Autre élément troublant attestant des liens qu’auraient entretenus David Roquet et Dominique Strauss-Kahn : derrière les notes de frais du chef d’entreprise, les policiers ont trouvé à de nombreuses reprises la mention «DSK».
Sollicité, hier, par Libération, le groupe Eiffage, numéro 3 français du BTP et maison mère de l’entreprise de David Roquet, n’a pas souhaité réagir.
A Lille, la rumeur parle à la place de ceux qui se taisent. «Eiffage a remporté le marché de construction du grand stade de Lille, explique un fin connaisseur du dossier. Ça crée des fantasmes…»
Interrogé encore sur les véritables raisons pour lesquelles les deux hauts policiers lillois sont allés au Etats-Unis voir Dominique Strauss-Kahn, David Roquet ne répond pas. «C’est en tout cas gênant pour les policiers, s’ils se sont fait payer des billets d’avion par une entreprise de la région», constate une source proche du dossier.
Mais d’autres voyages intéressent. A Paris cette fois. A trois reprises, confie David Roquet aux enquêteurs, il s’est rendu dans la capitale avec des filles de «Dodo la Saumure», ce proxénète écroué en Belgique au début du mois. A au moins une reprise, Roquet a retrouvé l’ancien patron du FMI dans une suite duplex avec piscine d’un grand hôtel. Mounia, une prostituée Lilloise venue à Paris avec le chef d’entreprise, a tout confirmé sur procès-verbal. Béatrice, la compagne de Dodo la Saumure, était également de la partie. De nombreuses écoutes le prouvent.
Contreparties. Mais ce qui intéresse la justice, c’est qui a organisé ces soirées. Et là c’est René Kojfer qui a fourni des détails. «Ceux qui ont servi d’intermédiaire entre Dominique Strauss-Kahn et Béatrice, c’est David Roquet et Jean-Christophe Lagarde, le patron de la Sûreté départementale», affirme-t-il sur PV. Là encore, les raisons et les éventuelles contreparties restent à élucider.
Les policiers cherchent enfin à savoir si des filles de Dodo la Saumure ou d’autres prostituées lilloises n’auraient pas fait le voyage à Washington comme elles l’ont fait à Paris. «Ça me paraît totalement surréaliste, réagit un ancien grand flic lillois aujourd’hui à la retraite. Mais on a quand même l’impression, en regardant le dossier de loin, que tous ceux qui se rendaient à Paris voir DSK agissaient comme s’ils se sentaient protégés. En toute impunité.»

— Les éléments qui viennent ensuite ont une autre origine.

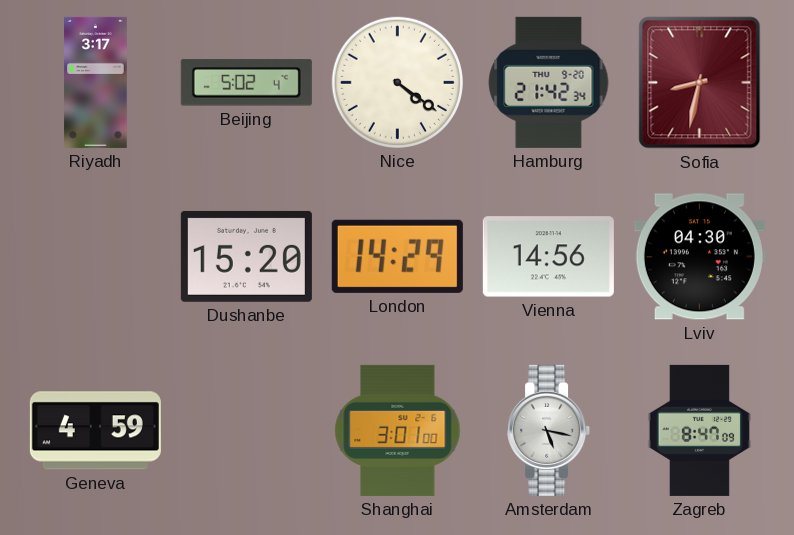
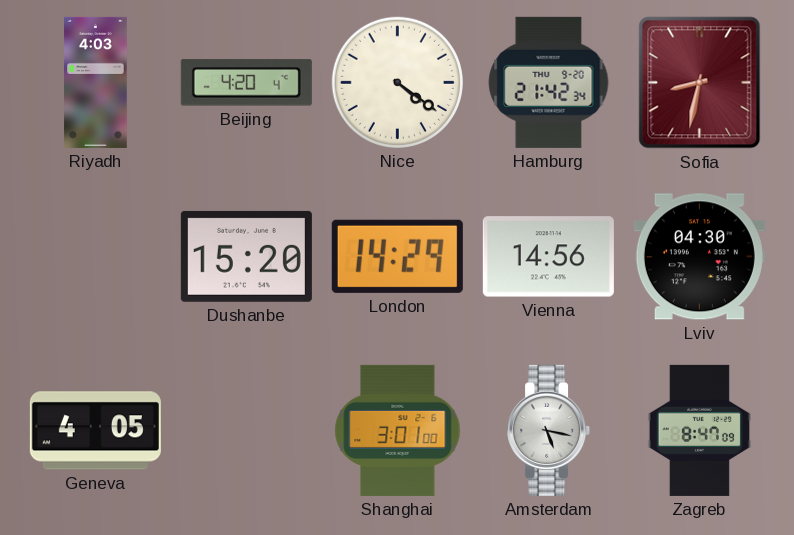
Riyadh: 3:17 -> 4:03
Beijing: 5:02 -> 4:20
Geneva: 4:59 -> 4:05
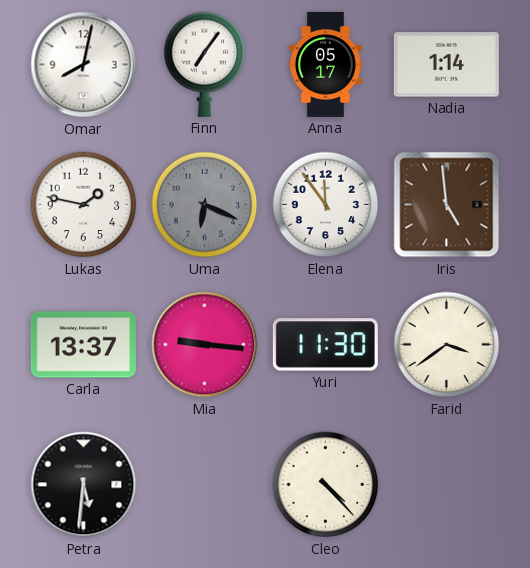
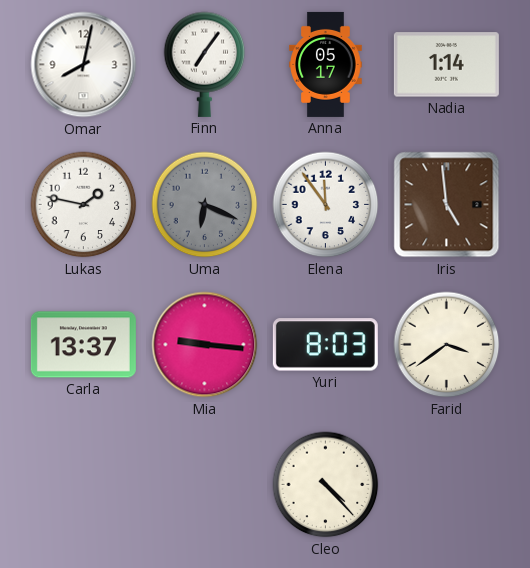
Yuri: 11:30 -> 8:03
Petra: 5:31 -> none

Contacté part Libération, Jean-Claude Ménault n’a pas donné suite à notre appel. Me Olivier Bluche, l’avocat de Jean-Christophe Lagarde, n’a pas souhaité s’exprimer. Mais il affirmait, il y a quelques jours que Jean-Christophe Lagarde contestait «avoir commis une quelconque infraction pénale». Enfin, les avocats de DSK n’ont pas voulu faire de commentaires.